## Supplied information
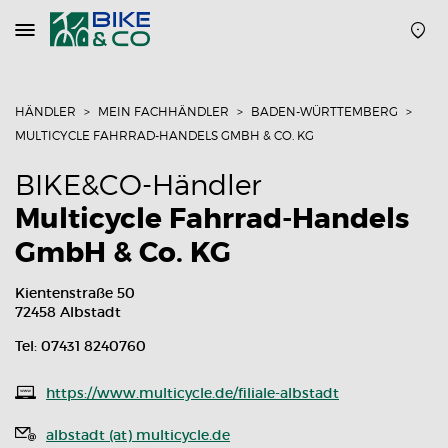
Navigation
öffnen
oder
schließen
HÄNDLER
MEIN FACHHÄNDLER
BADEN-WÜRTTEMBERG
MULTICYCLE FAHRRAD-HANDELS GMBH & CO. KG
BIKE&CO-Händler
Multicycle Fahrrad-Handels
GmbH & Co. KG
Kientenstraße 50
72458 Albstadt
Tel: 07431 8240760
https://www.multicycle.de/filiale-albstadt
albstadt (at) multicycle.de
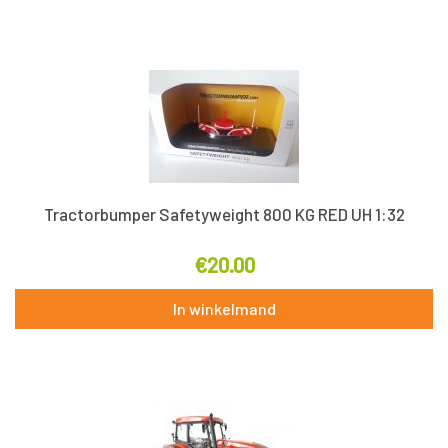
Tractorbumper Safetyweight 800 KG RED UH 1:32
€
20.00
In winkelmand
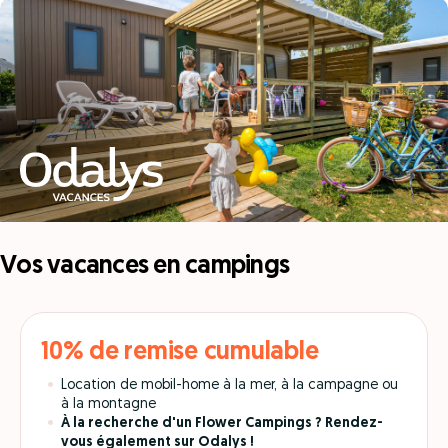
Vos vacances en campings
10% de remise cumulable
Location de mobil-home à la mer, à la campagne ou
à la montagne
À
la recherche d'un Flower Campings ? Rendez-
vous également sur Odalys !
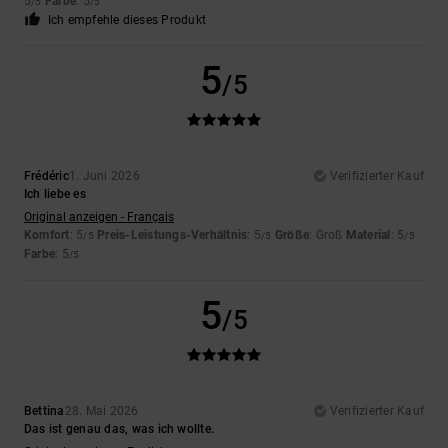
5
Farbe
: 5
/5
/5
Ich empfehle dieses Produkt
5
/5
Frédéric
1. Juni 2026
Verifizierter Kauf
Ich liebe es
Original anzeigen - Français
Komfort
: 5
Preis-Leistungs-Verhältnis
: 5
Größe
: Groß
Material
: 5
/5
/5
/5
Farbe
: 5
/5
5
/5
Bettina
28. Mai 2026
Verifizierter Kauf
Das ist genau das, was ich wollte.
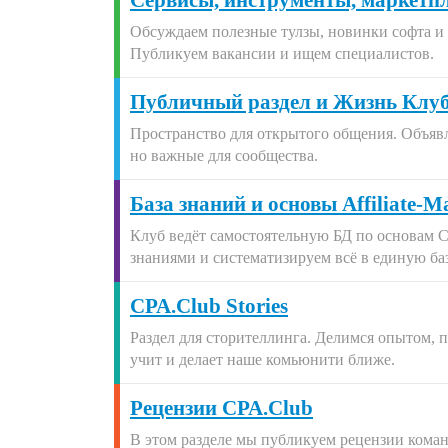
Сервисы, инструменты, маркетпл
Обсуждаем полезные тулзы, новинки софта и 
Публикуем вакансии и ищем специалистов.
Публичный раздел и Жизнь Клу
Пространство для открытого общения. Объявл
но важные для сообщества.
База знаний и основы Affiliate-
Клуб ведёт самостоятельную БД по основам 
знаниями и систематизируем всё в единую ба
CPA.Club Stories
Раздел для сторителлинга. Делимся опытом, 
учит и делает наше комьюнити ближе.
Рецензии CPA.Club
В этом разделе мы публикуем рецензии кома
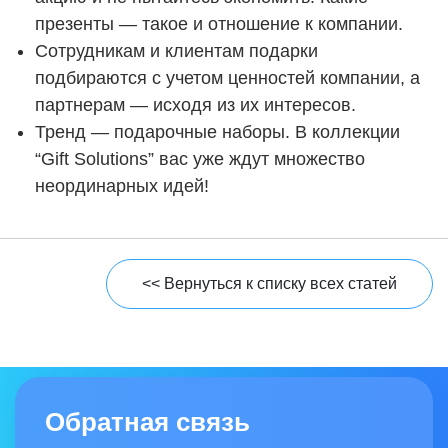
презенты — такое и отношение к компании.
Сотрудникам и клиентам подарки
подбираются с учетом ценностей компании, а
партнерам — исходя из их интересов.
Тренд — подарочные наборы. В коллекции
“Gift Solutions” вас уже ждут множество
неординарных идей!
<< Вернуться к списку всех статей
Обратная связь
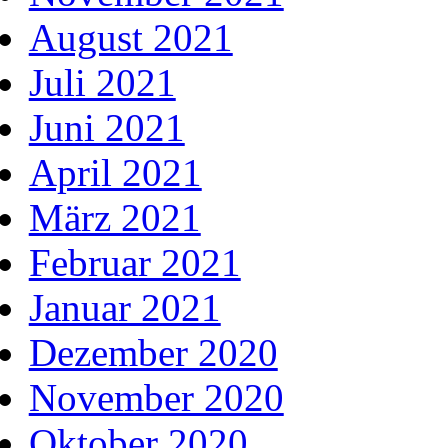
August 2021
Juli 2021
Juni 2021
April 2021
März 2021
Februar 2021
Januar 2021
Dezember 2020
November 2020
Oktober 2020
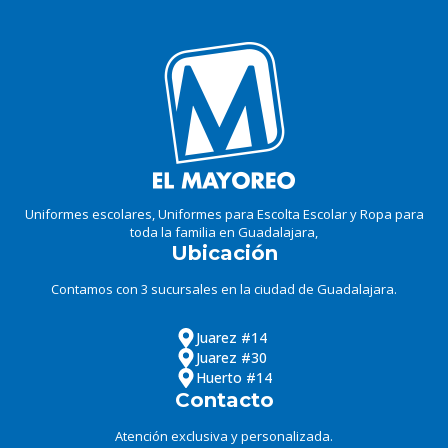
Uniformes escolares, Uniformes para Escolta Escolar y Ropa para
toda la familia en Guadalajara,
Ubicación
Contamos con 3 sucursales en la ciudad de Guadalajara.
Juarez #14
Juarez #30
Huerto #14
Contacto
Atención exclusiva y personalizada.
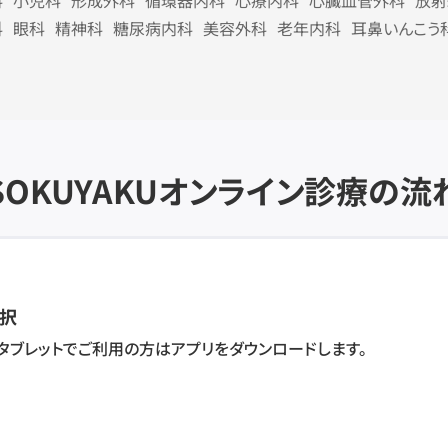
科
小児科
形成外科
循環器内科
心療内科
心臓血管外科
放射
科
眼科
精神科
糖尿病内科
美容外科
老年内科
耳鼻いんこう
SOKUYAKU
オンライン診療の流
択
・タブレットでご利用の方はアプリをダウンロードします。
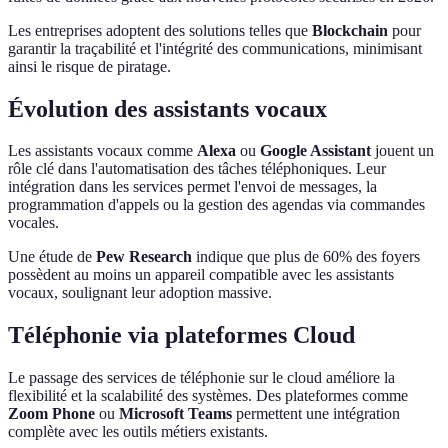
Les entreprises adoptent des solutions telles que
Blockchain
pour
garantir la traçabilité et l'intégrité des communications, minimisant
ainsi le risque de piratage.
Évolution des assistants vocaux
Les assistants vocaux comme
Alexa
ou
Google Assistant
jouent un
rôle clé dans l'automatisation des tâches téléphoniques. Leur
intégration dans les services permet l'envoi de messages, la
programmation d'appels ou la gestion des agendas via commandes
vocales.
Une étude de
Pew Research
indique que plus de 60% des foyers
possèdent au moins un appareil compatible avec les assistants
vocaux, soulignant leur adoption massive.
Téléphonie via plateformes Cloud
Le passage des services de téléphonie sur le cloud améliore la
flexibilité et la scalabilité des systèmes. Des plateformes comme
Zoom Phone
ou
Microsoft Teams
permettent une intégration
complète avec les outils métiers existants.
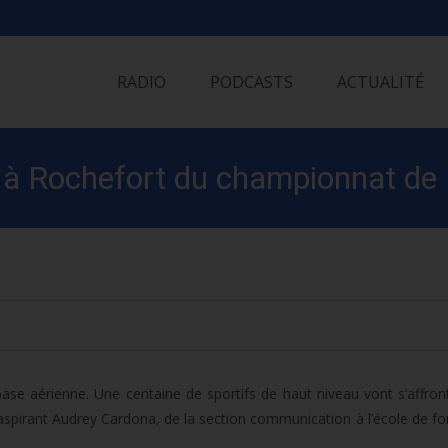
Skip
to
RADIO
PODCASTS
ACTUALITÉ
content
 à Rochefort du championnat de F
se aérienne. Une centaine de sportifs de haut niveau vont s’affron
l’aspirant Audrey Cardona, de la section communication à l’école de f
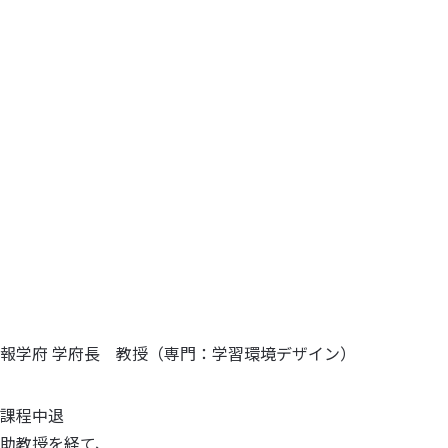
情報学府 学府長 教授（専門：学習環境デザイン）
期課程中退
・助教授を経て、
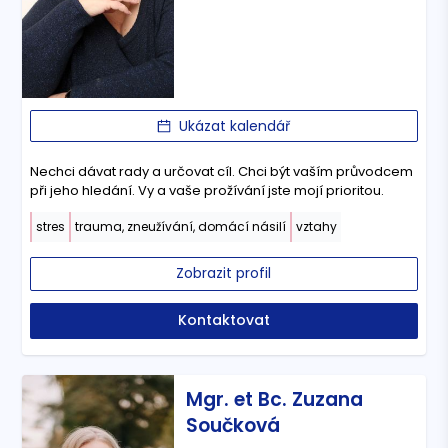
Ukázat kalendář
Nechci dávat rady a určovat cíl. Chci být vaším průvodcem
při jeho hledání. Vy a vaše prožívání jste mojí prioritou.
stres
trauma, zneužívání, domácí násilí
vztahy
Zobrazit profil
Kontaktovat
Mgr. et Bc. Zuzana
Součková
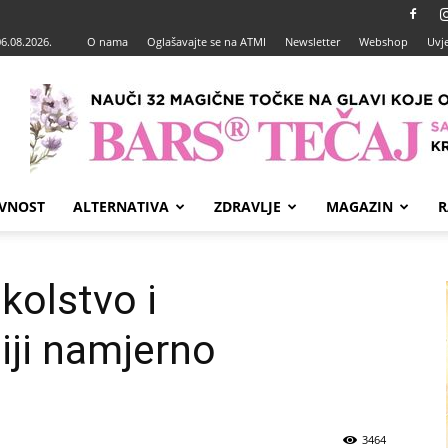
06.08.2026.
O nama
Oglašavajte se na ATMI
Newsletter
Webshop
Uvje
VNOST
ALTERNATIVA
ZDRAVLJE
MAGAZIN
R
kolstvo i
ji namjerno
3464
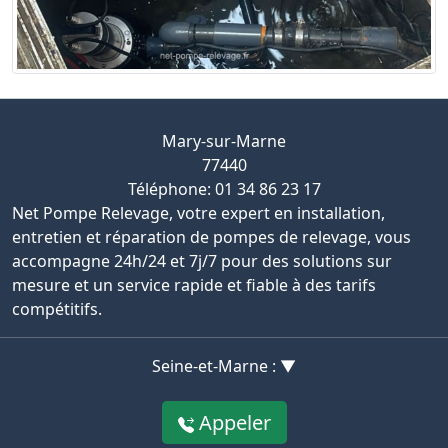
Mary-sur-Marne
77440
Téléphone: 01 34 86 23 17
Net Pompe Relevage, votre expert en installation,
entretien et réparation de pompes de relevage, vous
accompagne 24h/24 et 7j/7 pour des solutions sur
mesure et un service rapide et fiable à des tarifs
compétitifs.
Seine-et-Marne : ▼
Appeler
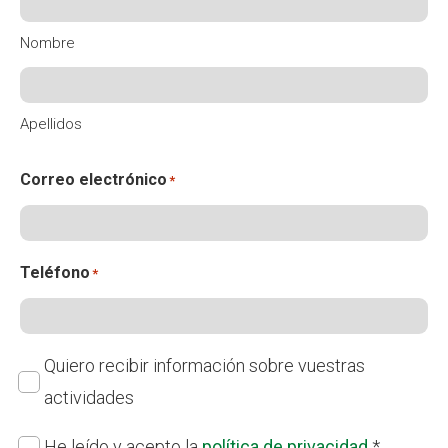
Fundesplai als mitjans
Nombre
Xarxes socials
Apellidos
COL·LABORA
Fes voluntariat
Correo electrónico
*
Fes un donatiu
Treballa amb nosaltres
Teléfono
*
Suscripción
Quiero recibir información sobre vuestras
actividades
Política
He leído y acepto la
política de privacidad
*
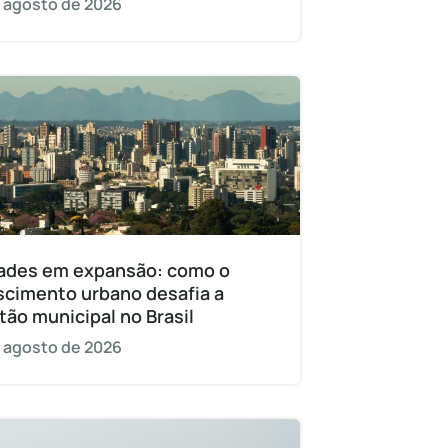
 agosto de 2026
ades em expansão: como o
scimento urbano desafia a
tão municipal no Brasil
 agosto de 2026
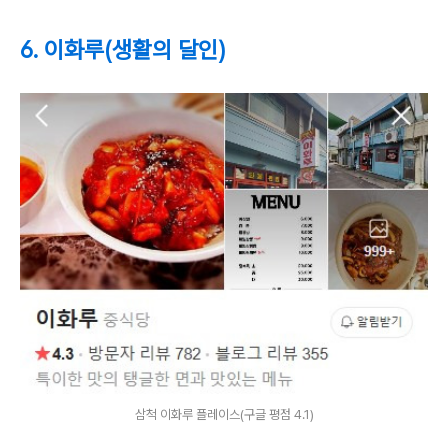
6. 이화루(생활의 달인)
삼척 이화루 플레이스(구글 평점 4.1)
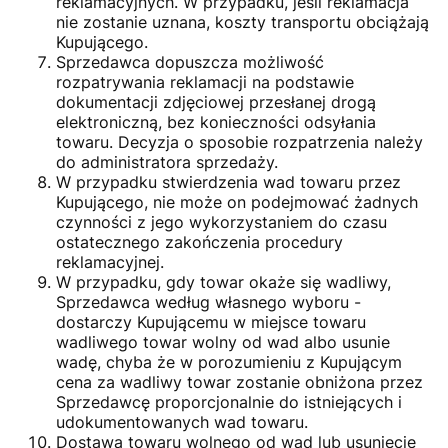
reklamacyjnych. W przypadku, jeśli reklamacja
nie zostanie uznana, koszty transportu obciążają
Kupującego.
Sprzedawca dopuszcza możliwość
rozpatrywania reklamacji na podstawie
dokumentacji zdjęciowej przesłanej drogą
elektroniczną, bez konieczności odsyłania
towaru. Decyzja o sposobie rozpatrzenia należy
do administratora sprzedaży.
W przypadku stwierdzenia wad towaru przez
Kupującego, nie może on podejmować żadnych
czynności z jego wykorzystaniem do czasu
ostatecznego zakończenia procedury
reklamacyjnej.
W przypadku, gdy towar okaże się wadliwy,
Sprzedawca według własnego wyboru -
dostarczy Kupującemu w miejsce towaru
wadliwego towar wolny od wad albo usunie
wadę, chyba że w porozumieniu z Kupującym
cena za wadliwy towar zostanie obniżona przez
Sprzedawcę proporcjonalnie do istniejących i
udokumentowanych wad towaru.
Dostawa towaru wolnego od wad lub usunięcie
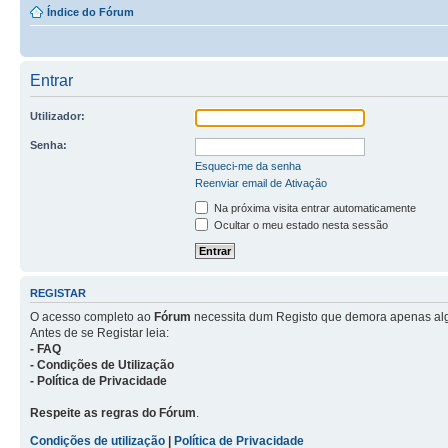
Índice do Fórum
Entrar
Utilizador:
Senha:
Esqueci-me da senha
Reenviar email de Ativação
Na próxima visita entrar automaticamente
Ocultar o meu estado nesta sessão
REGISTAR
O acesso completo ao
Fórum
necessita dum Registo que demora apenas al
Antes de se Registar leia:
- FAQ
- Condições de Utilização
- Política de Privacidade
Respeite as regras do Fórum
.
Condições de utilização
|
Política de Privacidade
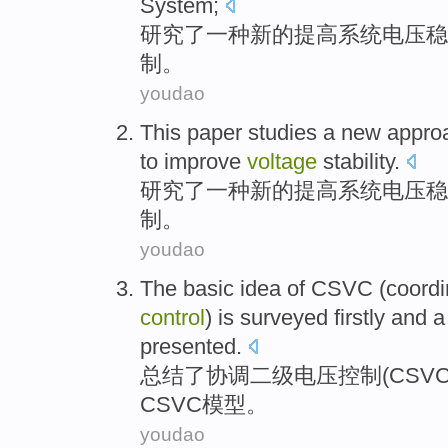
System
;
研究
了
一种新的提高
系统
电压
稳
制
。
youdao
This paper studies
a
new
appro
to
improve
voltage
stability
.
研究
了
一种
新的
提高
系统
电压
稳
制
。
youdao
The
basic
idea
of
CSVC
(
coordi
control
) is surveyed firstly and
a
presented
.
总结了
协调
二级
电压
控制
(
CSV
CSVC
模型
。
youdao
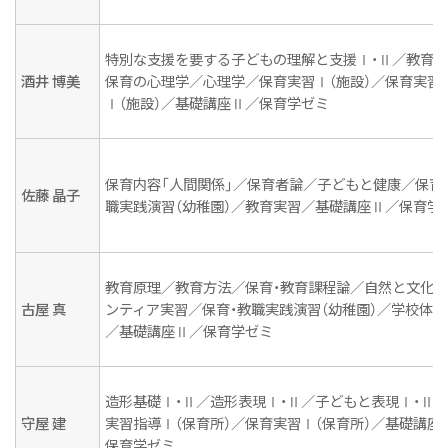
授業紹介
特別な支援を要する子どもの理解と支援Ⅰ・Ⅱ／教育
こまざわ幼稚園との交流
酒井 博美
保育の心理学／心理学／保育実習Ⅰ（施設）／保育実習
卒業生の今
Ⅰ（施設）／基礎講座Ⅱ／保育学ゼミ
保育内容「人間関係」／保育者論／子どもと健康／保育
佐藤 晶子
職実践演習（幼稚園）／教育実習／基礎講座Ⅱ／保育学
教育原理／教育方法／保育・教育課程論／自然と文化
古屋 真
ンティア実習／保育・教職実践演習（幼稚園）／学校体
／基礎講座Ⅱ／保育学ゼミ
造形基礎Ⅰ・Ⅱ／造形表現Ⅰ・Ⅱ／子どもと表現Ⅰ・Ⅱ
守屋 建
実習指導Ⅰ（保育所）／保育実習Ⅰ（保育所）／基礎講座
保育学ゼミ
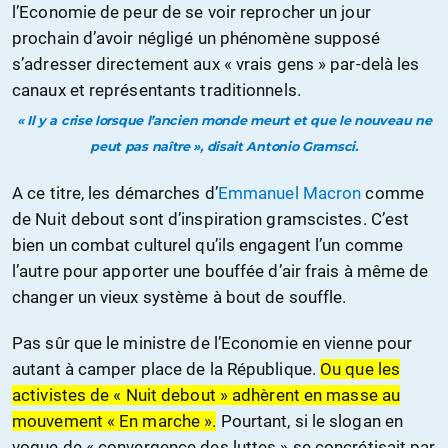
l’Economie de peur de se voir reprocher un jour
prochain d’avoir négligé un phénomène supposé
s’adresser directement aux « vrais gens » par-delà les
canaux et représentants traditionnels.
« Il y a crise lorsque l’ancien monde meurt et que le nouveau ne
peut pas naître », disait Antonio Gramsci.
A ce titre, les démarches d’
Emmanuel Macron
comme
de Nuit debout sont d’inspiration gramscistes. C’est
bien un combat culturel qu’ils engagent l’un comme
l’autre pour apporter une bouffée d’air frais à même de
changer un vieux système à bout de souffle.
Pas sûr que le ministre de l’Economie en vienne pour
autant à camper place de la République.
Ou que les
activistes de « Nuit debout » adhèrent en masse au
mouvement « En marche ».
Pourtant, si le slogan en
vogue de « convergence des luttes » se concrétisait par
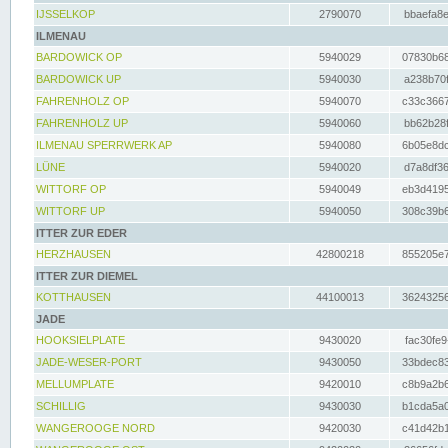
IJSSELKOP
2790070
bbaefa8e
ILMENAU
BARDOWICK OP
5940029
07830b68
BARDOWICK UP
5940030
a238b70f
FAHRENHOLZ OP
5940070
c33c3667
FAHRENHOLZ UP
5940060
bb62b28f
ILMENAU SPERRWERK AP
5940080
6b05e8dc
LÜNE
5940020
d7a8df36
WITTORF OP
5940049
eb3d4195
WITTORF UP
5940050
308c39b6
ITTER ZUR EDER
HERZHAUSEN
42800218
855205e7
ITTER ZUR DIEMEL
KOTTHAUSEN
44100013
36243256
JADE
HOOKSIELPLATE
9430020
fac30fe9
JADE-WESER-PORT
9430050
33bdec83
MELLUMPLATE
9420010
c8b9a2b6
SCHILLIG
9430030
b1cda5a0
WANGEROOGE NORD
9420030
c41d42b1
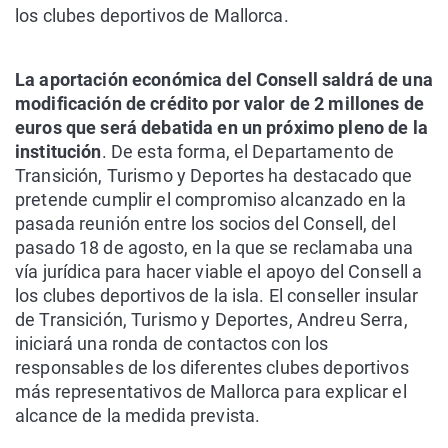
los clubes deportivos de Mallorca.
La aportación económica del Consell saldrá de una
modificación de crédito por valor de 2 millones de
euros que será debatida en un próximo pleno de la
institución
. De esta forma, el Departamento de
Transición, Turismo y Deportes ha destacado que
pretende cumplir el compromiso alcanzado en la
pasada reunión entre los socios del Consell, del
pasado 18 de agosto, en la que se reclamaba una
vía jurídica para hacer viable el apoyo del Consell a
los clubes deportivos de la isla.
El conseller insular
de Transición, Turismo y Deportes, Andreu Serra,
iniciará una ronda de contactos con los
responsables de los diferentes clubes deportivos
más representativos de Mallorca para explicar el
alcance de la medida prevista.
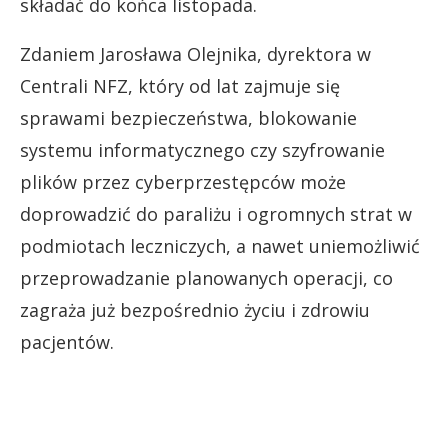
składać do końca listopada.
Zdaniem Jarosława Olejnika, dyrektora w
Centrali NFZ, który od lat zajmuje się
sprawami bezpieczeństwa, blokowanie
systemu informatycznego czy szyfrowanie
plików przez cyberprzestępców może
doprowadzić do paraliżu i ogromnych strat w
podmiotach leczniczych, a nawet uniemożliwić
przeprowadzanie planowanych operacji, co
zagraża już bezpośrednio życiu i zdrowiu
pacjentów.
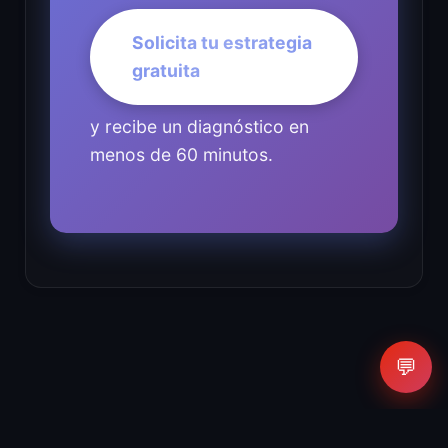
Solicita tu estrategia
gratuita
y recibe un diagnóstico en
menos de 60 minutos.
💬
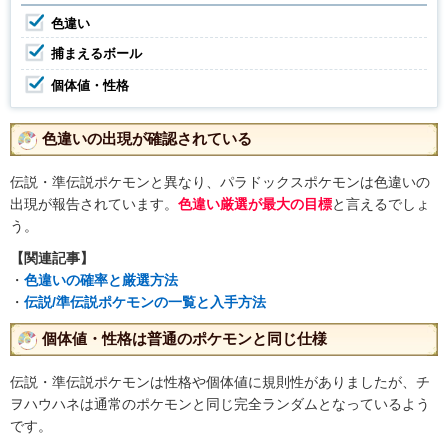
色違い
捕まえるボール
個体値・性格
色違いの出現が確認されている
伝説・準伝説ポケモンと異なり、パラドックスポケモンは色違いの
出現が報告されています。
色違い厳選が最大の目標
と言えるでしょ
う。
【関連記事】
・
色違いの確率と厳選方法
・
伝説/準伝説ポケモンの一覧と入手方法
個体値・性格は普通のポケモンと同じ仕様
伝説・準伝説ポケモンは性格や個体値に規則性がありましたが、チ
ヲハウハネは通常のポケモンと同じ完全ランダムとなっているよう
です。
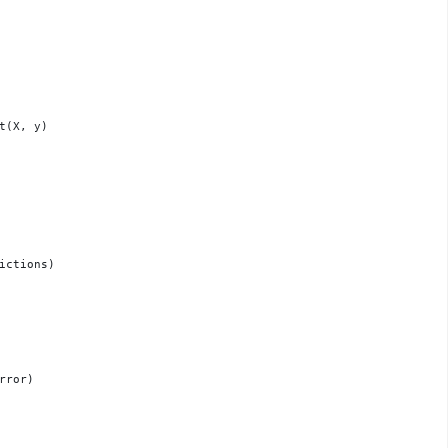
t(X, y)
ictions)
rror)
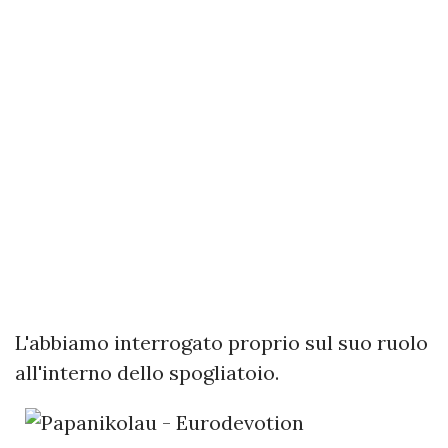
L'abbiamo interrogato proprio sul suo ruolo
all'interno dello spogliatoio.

## Exercise
Lines from the start of the material through the line containing "albstadt (at) multicycle.de" are to be restated word for word; no picture may be included.

## Response to this exercise
Navigation
öffnen
oder
schließen
HÄNDLER
MEIN FACHHÄNDLER
BADEN-WÜRTTEMBERG
MULTICYCLE FAHRRAD-HANDELS GMBH & CO. KG
BIKE&CO-Händler
Multicycle Fahrrad-Handels
GmbH & Co. KG
Kientenstraße 50
72458 Albstadt
Tel: 07431 8240760
https://www.multicycle.de/filiale-albstadt
albstadt (at) multicycle.de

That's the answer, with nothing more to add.